By Shannon Crocker MSc RD, Vibrant Nutrition Communications
The key to feeling invigorated — instead of sluggish — after lunch is to eat a light, energizing meal filled with nutrient-rich foods like veggies, whole grains and high quality protein foods like lean turkey.
Tips to Build a Better Sandwich
One of the simplest (and tastiest!) ways to package up those veggies, whole grains
and turkey — a sandwich!
Sandwiches sometimes get a bad nutritional wrap, but they can be a healthy option when you build them better:
- Choose a whole grain or authentic sourdough bread
- Layer on lots of veggies for crunch, flavour and fibre to fill you up
- Add lean protein to keep you energized and satisfied all afternoon
- Spread condiments on lightly for a little flavour razzle dazzle
Not big on bread? Make any sandwich into a salad or nourish bowl with extra veggies and whole grains like brown rice or barley.

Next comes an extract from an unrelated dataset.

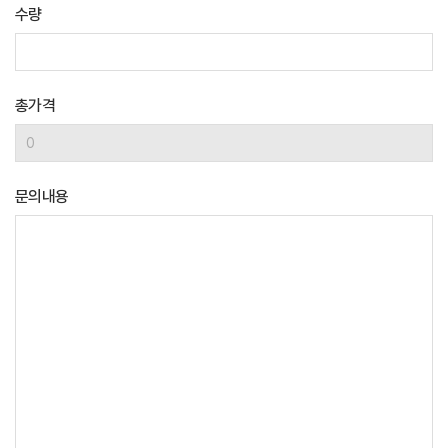
수량
총가격
문의내용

Lunch is Ready in Five Minutes!
The best strategy for a speedy lunch: do a minimal amount of meal prep on the weekend so sandwich ingredients are ready to go.
Here are three simple meal prep strategies that take about half an hour on Sunday so you can make weekday lunches in a jiffy:
- Cook a turkey breast or two, slice and refrigerate for sandwiches. I do this while I’m prepping veggies, writing my week’s to-do list or chilling out in front of Netflix on Sunday night. Easy peasy!
- Prep veggies: wash lettuce and cut a few days worth of veggies for sides to go with your sandwich.
- Slice whole grain bread or buns and store in the freezer
Super Sandwich Recipe
While sandwiches are a long-time standard lunchbox option, that doesn’t mean they need to be same-old-same-old. Create your own turkey sandwich combo with ingredients you love.
Make the cilantro chutney the night before so you can enjoy this flavour-packed Turkey Sandwich with Mumbai Inspired Cilantro Chutney for a weekday lunch — your taste buds will thank you!
My go-to turkey sandwich combo: whole grain sourdough bread with roasted turkey, romaine lettuce for crunch, arugula for a peppery bite, sliced tomato, mashed avocado (slices tend to slip off!), a sprinkle of sea salt and a drizzle of good olive oil. I add a handful of crunchy carrot and celery sticks on the side.